PROMPT => From the first line to the last, write out the material verbatim.

RECORDS PROVIDED =>
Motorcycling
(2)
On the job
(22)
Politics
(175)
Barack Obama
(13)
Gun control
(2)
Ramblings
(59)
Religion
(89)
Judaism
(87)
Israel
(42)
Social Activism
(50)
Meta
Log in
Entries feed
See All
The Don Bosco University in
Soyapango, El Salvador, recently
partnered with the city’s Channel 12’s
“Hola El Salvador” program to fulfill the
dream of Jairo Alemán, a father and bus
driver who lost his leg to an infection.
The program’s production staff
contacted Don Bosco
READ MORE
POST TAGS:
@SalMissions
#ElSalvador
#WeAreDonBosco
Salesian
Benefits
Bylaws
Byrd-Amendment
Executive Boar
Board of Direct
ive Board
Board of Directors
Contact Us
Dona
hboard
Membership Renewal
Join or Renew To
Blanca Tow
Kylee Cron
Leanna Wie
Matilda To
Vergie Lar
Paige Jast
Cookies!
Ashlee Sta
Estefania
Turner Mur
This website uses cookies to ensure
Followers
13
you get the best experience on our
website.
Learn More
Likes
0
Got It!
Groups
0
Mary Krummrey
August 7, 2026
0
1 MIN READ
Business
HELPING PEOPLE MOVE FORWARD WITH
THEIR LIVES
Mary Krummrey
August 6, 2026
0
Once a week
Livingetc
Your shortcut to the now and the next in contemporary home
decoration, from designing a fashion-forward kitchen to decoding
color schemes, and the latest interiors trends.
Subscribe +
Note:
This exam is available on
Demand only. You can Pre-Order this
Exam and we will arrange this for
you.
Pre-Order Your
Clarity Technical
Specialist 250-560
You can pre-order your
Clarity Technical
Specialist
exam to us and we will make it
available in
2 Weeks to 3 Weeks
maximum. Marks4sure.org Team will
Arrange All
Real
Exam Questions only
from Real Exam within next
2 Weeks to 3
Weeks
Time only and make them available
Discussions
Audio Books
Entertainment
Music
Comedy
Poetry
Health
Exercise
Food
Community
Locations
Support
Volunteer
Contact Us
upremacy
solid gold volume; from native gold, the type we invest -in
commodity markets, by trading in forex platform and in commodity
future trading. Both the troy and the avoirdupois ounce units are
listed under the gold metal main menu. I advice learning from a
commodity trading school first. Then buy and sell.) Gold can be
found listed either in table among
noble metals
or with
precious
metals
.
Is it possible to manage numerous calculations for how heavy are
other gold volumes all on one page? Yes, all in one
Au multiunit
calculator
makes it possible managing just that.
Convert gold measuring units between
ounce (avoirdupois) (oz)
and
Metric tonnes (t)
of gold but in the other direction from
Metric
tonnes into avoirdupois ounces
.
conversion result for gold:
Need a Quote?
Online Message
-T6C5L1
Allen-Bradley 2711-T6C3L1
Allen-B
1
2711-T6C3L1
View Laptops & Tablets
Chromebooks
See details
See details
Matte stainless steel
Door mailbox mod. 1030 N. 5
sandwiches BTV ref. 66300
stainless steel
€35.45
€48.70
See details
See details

RESULT OF THIS EXERCISE =>
Motorcycling
(2)
On the job
(22)
Politics
(175)
Barack Obama
(13)
Gun control
(2)
Ramblings
(59)
Religion
(89)
Judaism
(87)
Israel
(42)
Social Activism
(50)
Meta
Log in
Entries feed
See All
The Don Bosco University in
Soyapango, El Salvador, recently
partnered with the city’s Channel 12’s
“Hola El Salvador” program to fulfill the
dream of Jairo Alemán, a father and bus
driver who lost his leg to an infection.
The program’s production staff
contacted Don Bosco
READ MORE
POST TAGS:
@SalMissions
#ElSalvador
#WeAreDonBosco
Salesian
Benefits
Bylaws
Byrd-Amendment
Executive Boar
Board of Direct
ive Board
Board of Directors
Contact Us
Dona
hboard
Membership Renewal
Join or Renew To
Blanca Tow
Kylee Cron
Leanna Wie
Matilda To
Vergie Lar
Paige Jast
Cookies!
Ashlee Sta
Estefania
Turner Mur
This website uses cookies to ensure
Followers
13
you get the best experience on our
website.
Learn More
Likes
0
Got It!
Groups
0
Mary Krummrey
August 7, 2026
0
1 MIN READ
Business
HELPING PEOPLE MOVE FORWARD WITH
THEIR LIVES
Mary Krummrey
August 6, 2026
0
Once a week
Livingetc
Your shortcut to the now and the next in contemporary home
decoration, from designing a fashion-forward kitchen to decoding
color schemes, and the latest interiors trends.
Subscribe +
Note:
This exam is available on
Demand only. You can Pre-Order this
Exam and we will arrange this for
you.
Pre-Order Your
Clarity Technical
Specialist 250-560
You can pre-order your
Clarity Technical
Specialist
exam to us and we will make it
available in
2 Weeks to 3 Weeks
maximum. Marks4sure.org Team will
Arrange All
Real
Exam Questions only
from Real Exam within next
2 Weeks to 3
Weeks
Time only and make them available
Discussions
Audio Books
Entertainment
Music
Comedy
Poetry
Health
Exercise
Food
Community
Locations
Support
Volunteer
Contact Us
upremacy
solid gold volume; from native gold, the type we invest -in
commodity markets, by trading in forex platform and in commodity
future trading. Both the troy and the avoirdupois ounce units are
listed under the gold metal main menu. I advice learning from a
commodity trading school first. Then buy and sell.) Gold can be
found listed either in table among
noble metals
or with
precious
metals
.
Is it possible to manage numerous calculations for how heavy are
other gold volumes all on one page? Yes, all in one
Au multiunit
calculator
makes it possible managing just that.
Convert gold measuring units between
ounce (avoirdupois) (oz)
and
Metric tonnes (t)
of gold but in the other direction from
Metric
tonnes into avoirdupois ounces
.
conversion result for gold:
Need a Quote?
Online Message
-T6C5L1
Allen-Bradley 2711-T6C3L1
Allen-B
1
2711-T6C3L1
View Laptops & Tablets
Chromebooks
See details
See details
Matte stainless steel
Door mailbox mod. 1030 N. 5
sandwiches BTV ref. 66300
stainless steel
€35.45
€48.70
See details
See details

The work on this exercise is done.